Senior sells innovative baseball bucket backrests
Brian “Mike” Beneduce ’16 is creating a new twist on an old pastime.
The student-athlete launched a new company and product called Bucket-Back—an attachable backrest that transforms a bucket of baseballs into a chair. In baseball, people sit on buckets at the front of the dugout to better view and record the outcome of plays.
“I thought of the idea less than a year ago, when we were down in Winter Haven, Fla., for the beginning of our season,” said Beneduce, who is a first baseman/occasional designated hitter on Wheaton’s baseball team. “During one game in particular, four players who were keeping charts and score cards complained of lower back pain while sitting on buckets.”
Beneduce, who also suffers from occasional back pain, set out to develop a product that would eliminate lower-back pressure for those in the dugout.
Thanks to his efforts, Bucket-Back was born. The attachable backrest, made from nylon and canvas material bolstered by stainless steel bars, weighs 1.65 pounds and can hold up to 300 pounds. He currently has a patent pending for his invention.
Beneduce’s endeavor brings together his two loves: business and baseball.
An economics major at Wheaton, he has developed entrepreneurial skills at two internships he completed at Northwestern Mutual Financial Network and Morgan Stanley—both in Providence, R.I.
“Although I have had to work hard my whole life in order to play baseball at the college level, the workforce is an entirely different realm that I was introduced to at a relatively young age,” Beneduce said. “Trying to start my own insurance business for Northwestern Mutual and working under a group of financial advisors at Morgan Stanley gave me the opportunity to appreciate and understand what it takes to run a successful business.”
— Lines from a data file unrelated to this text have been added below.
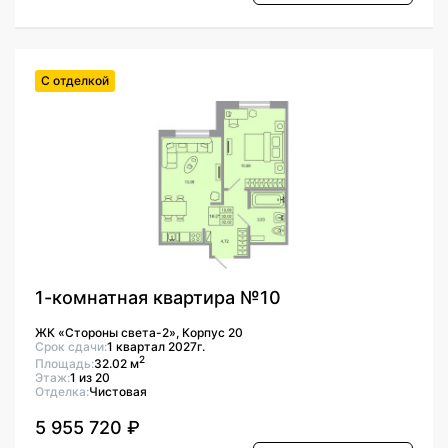
С отделкой
1-комнатная квартира №10
ЖК «Стороны света-2», Корпус 20
Срок сдачи:
1 квартал 2027г.
2
Площадь:
32.02 м
Этаж:
1 из 20
Отделка:
Чистовая
5 955 720 ₽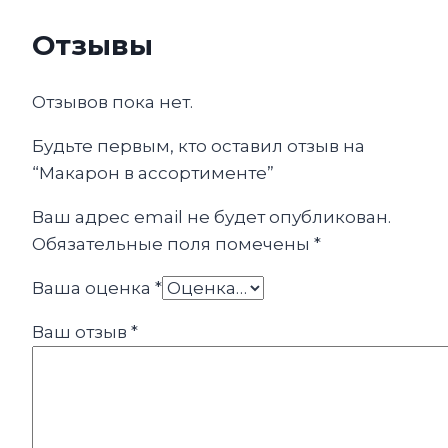
Отзывы
Отзывов пока нет.
Будьте первым, кто оставил отзыв на
“Макарон в ассортименте”
Ваш адрес email не будет опубликован.
Обязательные поля помечены
*
Ваша оценка
*
Ваш отзыв
*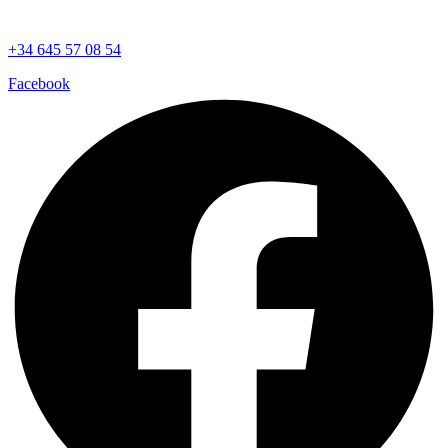
+34 645 57 08 54
Facebook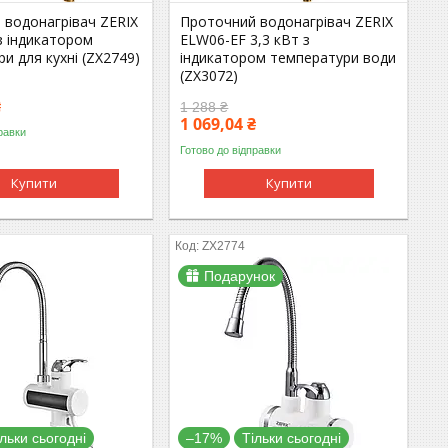
 водонагрівач ZERIX
Проточний водонагрівач ZERIX
з індикатором
ELW06-EF 3,3 кВт з
и для кухні (ZX2749)
індикатором температури води
(ZX3072)
₴
1 288 ₴
1 069,04 ₴
равки
Готово до відправки
Купити
Купити
ZX2774
Подарунок
ільки сьогодні
–17%
Тільки сьогодні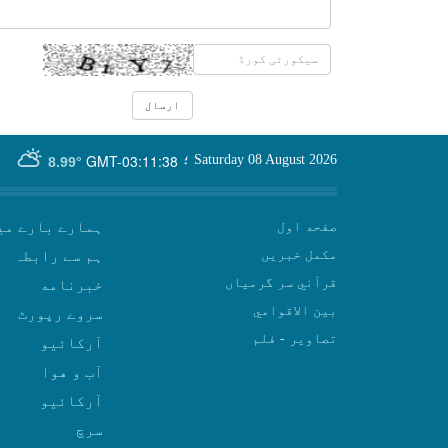
GMT-03:11:38
Saturday 08 August 2026
؛
8.99°
صفحه اول
ہمارے بارے می
مکمل خبریں
ہم سے رابطہ
قرآني سر گرمياں
بين الاقوامي
سروے رپورٹ
تصاوير - فلم
آرکائیو
آب و هوا
سرچ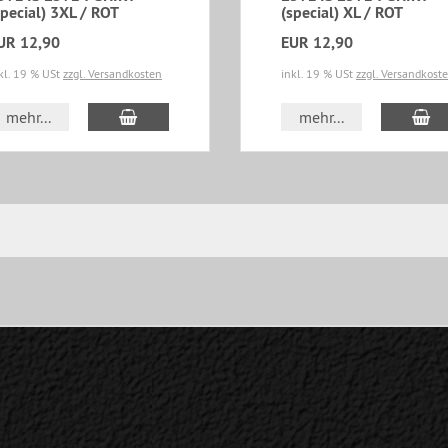
special) 3XL / ROT
(special) XL / ROT
UR 12,90
EUR 12,90
kl. 19 % USt
zzgl. Versandkosten
inkl. 19 % USt
zzgl. Versandkost
In den Warenkorb
In
mehr...
mehr...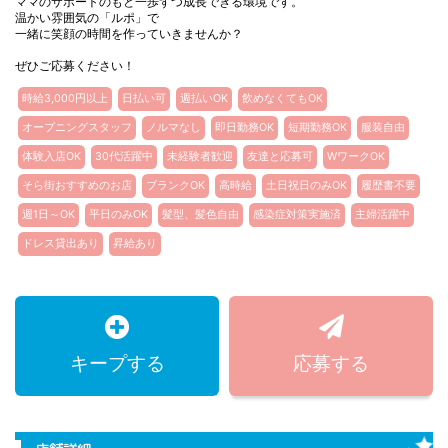
ママのサポートのもと一歩ずつ成長できる環境です。
温かい雰囲気の「ルポ」で
一緒に笑顔の時間を作っていきませんか？
ぜひご応募ください！
時給3,000円以上
日払い可
週払いOK
飲めなくてもOK
オープニングスタッフ
ノルマなし
即日勤務OK
短期勤務OK
服装自由
体験入店OK
30代活躍中
未経験者歓迎
友達と応募可
WワークOK
そら街おすすめのお店
ブランクOK
高時給
土日祝日のみOK
履歴書不要
週1日～OK
平日のみOK
髪型、髪色自由
感染症対策実施済
主婦活躍中
ドレス貸出あり
昇給あり
キープする
応募する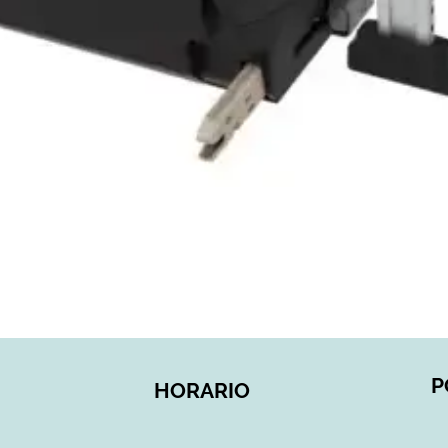
Vista rápida
P
HORARIO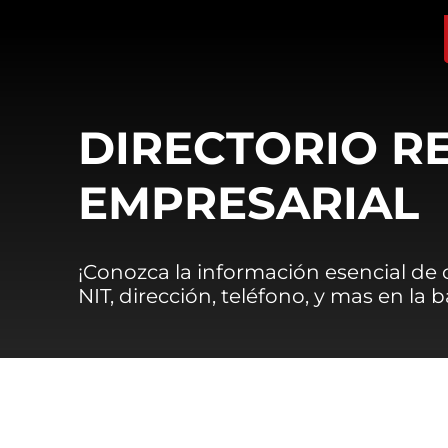
DIRECTORIO R
EMPRESARIAL
¡Conozca la información esencial de
NIT, dirección, teléfono, y mas en la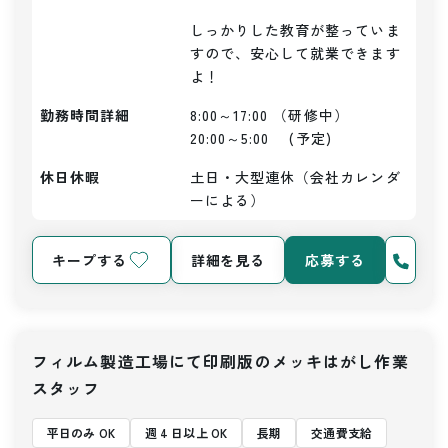
しっかりした教育が整っていま
すので、安心して就業できます
よ！
勤務時間詳細
8:00～17:00 （研修中）

20:00～5:00　 (予定)
休日休暇
土日・大型連休（会社カレンダ
ーによる）
キープする
詳細を見る
応募する
フィルム製造工場にて印刷版のメッキはがし作業
スタッフ
平日のみ OK
週 4 日以上 OK
長期
交通費支給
Getting these internships required perseverance and a drive to succeed. “It took me four emails and two phone calls to even get the attention of someone at Morgan Stanley who had previously told me that there were no positions available,” he said. “Had I not learned how to both fail and succeed during these two experiences, I don’t think I would have had the mindset to take my Bucket-Back vision into action.”
Beneduce’s teammates have proven to be fans of Bucket-Back.
The players in his summer recreational George Donnelly Sunset League in Newport, R.I., found Bucket-Back useful and comfortable. “It is honestly entertaining for me to watch people’s reactions when they see the Bucket-Back, because of its uniqueness and innovative nature,” he said.
Also, his teammates at Wheaton are encouraging and positive. “They are both supportive of my entrepreneurship and feel that this product can be successful,” he said.
These same teammates voted Beneduce captain of the team in 2015, in part because of his strong leadership skills both on and off the field, said Eric Podbelski, head coach of baseball at Wheaton. “Mike is of the highest character as a person. He’s well liked among his teammates and has an easygoing personality and very good people skills.”
While Beneduce is happy with Bucket-Back so far, he said he will continually seek out both positive and negative feedback to improve his product. Using constructive criticism to advance his business is an important part of being an entrepreneur, he said.
“As my time as a college student winds down, I will look for ways to improve my value in the workforce so what I accomplish makes a lasting impact on people,” Beneduce said.